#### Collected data
^^^^^^^^
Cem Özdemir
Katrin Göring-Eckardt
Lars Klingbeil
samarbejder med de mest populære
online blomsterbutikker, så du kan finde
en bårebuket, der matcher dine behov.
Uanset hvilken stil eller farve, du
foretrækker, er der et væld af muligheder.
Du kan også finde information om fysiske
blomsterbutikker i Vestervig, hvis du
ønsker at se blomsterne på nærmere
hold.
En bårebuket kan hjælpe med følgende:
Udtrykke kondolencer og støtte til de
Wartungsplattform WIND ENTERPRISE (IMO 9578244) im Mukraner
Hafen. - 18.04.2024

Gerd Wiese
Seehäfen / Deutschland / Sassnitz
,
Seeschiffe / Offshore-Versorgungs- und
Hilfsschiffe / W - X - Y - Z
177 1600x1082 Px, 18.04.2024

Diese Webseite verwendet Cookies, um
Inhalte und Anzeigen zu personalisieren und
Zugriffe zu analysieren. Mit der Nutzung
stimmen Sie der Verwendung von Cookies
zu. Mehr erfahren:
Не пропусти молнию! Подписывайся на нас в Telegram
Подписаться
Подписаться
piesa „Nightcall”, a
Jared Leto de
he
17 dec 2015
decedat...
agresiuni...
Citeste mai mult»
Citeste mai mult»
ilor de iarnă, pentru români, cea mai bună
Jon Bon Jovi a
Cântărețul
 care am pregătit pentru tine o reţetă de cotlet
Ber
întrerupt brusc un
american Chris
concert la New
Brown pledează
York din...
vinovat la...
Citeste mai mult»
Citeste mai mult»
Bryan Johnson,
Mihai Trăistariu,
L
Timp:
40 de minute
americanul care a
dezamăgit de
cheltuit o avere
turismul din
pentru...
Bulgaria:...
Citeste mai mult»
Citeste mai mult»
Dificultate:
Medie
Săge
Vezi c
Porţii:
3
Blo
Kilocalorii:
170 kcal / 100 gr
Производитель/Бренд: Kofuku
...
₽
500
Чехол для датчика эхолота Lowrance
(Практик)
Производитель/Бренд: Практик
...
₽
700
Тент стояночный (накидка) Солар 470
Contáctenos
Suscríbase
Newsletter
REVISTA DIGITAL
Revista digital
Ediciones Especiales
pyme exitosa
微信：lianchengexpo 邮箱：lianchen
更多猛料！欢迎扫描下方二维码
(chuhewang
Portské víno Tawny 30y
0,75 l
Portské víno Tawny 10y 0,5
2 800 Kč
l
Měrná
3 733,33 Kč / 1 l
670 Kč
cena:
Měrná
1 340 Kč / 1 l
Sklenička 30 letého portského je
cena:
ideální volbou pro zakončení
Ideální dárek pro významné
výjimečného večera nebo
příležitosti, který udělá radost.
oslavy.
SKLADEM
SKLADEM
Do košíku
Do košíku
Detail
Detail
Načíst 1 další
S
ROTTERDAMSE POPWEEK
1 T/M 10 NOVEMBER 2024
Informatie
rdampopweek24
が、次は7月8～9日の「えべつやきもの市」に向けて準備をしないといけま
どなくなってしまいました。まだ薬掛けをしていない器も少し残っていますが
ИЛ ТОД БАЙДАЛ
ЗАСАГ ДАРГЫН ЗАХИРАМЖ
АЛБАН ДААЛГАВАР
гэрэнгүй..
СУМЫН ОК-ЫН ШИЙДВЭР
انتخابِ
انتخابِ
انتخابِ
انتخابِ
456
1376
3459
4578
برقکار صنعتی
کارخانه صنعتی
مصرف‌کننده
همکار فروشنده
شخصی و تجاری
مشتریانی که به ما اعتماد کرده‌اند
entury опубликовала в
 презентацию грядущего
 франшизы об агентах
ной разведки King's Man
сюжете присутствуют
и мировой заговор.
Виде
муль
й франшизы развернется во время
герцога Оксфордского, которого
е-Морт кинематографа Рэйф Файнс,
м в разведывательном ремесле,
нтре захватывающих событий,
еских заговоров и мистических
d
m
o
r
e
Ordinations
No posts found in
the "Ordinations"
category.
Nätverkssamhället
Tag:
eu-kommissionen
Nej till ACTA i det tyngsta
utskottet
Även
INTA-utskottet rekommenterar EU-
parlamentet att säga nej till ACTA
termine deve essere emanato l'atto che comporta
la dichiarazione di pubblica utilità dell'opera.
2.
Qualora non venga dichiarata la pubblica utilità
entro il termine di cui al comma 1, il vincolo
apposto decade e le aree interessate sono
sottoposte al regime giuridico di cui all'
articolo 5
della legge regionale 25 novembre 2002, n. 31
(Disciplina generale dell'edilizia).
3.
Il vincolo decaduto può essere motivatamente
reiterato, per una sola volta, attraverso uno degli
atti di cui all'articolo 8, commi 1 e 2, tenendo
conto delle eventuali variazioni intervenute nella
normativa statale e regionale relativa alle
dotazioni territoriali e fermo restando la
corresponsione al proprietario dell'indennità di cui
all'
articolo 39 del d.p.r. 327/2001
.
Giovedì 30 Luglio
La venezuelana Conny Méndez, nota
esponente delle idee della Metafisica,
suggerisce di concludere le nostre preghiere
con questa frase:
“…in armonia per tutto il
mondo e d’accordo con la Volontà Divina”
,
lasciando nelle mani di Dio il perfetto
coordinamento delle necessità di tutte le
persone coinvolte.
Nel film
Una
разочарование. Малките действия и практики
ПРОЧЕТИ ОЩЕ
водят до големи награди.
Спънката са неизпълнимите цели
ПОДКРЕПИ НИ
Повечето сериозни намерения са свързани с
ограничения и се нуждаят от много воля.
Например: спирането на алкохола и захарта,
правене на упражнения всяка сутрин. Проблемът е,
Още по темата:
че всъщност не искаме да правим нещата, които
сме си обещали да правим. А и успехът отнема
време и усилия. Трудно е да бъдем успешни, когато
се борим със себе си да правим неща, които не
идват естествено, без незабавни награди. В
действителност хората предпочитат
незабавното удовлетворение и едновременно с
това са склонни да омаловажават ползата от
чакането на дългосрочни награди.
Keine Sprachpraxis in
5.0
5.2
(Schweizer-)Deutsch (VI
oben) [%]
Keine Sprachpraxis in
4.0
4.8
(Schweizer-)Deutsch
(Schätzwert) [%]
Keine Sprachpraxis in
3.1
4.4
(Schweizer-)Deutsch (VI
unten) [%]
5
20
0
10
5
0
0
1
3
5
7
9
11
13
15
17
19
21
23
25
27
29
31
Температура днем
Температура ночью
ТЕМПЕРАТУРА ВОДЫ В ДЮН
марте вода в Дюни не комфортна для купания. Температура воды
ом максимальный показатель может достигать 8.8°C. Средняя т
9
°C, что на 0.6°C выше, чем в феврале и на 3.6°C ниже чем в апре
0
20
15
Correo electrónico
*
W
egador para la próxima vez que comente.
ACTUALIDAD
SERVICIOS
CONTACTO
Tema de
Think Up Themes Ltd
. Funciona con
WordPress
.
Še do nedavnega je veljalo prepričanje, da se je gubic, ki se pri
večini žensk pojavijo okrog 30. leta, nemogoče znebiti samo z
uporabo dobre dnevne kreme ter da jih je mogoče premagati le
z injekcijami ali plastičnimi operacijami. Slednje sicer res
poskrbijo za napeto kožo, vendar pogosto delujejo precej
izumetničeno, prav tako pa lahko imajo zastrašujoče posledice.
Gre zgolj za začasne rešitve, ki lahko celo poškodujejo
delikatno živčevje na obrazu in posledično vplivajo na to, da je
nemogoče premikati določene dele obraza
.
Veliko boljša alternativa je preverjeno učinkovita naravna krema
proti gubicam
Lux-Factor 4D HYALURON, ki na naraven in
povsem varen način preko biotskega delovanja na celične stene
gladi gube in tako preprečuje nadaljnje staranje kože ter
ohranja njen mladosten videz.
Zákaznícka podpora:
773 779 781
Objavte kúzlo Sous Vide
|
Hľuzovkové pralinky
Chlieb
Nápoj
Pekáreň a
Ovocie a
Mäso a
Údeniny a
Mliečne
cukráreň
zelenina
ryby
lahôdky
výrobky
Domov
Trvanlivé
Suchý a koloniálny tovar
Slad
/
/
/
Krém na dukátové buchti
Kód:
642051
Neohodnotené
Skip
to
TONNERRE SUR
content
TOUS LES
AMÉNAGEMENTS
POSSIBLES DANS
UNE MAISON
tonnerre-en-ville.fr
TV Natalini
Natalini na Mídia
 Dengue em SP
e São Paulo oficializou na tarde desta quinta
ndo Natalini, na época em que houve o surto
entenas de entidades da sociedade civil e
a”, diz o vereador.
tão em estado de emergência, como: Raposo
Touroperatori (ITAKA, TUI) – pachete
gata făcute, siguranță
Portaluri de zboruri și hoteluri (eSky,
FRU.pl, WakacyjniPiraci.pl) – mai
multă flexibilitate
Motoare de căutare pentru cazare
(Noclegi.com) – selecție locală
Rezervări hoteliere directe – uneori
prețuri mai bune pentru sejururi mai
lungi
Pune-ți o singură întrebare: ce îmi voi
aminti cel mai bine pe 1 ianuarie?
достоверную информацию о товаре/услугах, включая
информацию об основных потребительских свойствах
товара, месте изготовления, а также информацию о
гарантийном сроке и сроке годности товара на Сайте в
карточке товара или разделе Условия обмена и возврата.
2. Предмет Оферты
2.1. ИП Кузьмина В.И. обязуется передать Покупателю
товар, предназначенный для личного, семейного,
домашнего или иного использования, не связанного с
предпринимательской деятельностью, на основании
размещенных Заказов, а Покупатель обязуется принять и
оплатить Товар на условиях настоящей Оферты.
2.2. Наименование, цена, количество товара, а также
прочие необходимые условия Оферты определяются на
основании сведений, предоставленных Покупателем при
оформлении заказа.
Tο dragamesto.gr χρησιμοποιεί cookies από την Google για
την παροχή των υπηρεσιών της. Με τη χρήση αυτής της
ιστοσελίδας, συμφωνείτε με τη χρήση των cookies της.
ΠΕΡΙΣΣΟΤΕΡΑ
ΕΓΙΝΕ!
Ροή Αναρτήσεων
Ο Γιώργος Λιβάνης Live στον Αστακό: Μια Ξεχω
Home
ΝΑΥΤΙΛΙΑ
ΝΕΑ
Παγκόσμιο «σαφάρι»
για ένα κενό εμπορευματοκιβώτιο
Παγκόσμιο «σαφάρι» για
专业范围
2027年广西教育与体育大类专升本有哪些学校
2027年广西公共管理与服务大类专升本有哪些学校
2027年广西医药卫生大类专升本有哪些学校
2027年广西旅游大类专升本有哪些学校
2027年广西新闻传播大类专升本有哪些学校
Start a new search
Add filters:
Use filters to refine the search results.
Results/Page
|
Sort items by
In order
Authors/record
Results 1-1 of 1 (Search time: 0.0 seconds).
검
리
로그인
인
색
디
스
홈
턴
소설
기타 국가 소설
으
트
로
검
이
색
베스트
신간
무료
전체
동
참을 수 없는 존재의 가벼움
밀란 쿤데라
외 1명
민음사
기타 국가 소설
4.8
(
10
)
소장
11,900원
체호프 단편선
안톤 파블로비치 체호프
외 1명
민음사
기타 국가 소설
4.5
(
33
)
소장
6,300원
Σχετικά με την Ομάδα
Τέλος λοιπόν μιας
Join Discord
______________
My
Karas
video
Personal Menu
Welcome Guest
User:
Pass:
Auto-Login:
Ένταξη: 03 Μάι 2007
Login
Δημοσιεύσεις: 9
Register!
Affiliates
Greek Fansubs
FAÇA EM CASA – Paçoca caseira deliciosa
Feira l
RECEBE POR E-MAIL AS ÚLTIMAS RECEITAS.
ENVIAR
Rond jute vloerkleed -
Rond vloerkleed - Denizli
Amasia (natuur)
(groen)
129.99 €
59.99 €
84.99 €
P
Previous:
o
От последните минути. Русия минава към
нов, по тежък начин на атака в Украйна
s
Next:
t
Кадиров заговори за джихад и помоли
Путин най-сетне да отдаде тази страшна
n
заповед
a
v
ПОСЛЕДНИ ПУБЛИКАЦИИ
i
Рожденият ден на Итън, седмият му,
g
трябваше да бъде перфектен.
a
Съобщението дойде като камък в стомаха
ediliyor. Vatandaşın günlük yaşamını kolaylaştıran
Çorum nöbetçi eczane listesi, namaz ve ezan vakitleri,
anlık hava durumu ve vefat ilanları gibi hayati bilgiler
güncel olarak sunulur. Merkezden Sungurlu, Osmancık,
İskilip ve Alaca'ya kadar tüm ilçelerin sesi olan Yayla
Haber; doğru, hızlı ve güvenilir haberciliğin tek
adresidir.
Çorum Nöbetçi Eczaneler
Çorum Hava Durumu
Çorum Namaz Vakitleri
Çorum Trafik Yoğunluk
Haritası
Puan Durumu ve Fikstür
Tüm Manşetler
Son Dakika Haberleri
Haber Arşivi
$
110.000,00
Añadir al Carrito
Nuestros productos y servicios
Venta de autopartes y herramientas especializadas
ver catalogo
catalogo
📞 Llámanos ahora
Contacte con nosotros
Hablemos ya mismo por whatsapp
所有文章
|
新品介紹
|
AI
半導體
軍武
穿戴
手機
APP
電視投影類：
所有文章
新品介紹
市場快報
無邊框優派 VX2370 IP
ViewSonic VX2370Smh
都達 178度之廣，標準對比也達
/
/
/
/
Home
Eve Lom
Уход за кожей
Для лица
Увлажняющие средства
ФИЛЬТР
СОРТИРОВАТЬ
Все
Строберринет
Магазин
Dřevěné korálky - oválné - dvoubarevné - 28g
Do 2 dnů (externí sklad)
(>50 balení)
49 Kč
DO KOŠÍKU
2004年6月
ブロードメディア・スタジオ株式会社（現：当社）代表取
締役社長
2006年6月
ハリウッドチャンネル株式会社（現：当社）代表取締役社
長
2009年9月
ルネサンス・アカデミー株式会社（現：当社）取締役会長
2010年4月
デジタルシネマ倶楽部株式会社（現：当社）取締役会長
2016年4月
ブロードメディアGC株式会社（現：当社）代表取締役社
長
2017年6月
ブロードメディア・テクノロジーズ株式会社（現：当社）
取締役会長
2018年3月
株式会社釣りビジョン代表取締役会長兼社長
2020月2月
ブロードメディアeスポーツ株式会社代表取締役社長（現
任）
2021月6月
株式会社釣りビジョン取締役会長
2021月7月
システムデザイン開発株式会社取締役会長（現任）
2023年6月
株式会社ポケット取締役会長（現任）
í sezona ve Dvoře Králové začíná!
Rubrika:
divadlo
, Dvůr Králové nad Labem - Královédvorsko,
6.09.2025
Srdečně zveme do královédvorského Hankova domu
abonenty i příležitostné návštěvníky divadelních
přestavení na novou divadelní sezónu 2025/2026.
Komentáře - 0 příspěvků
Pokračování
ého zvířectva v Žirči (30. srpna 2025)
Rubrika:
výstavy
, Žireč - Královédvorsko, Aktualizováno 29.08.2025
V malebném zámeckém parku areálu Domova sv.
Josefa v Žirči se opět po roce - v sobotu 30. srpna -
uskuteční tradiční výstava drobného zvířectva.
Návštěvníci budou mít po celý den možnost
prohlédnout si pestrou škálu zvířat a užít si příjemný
^^^^^^^^
#### ACTIVITY
The expected answer is a copy of every line in the entries that holds the word "Оферты".

#### THE ANSWER
2. Предмет Оферты
оплатить Товар на условиях настоящей Оферты.
прочие необходимые условия Оферты определяются на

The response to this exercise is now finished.